* _What is being asked_:
Apart from the images, the records below need to be copied exactly.

==== Records shown

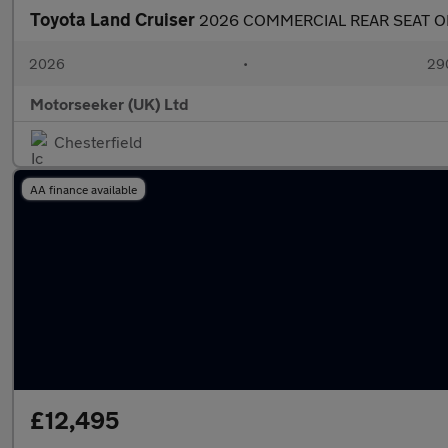
Toyota Land Cruiser
2026 COMMERCIAL REAR SEAT O
2026
•
290
Motorseeker (UK) Ltd
Chesterfield
AA finance available
£12,495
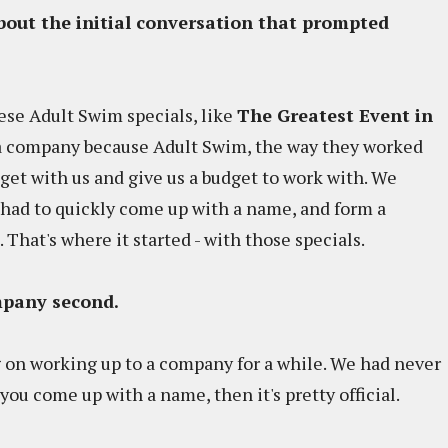
about the initial conversation that prompted
se Adult Swim specials, like
The Greatest Event in
a company because Adult Swim, the way they worked
get with us and give us a budget to work with. We
had to quickly come up with a name, and form a
That's where it started - with those specials.
ompany second.
 on working up to a company for a while. We had never
 you come up with a name, then it's pretty official.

========

* _Exercise solution_:
Toyota Land Cruiser
2026 COMMERCIAL REAR SEAT O
2026
•
290
Motorseeker (UK) Ltd
Chesterfield
AA finance available
£12,495
about the initial conversation that prompted
se Adult Swim specials, like
The Greatest Event in
a company because Adult Swim, the way they worked
get with us and give us a budget to work with. We
had to quickly come up with a name, and form a
That's where it started - with those specials.
ompany second.
 on working up to a company for a while. We had never
 you come up with a name, then it's pretty official.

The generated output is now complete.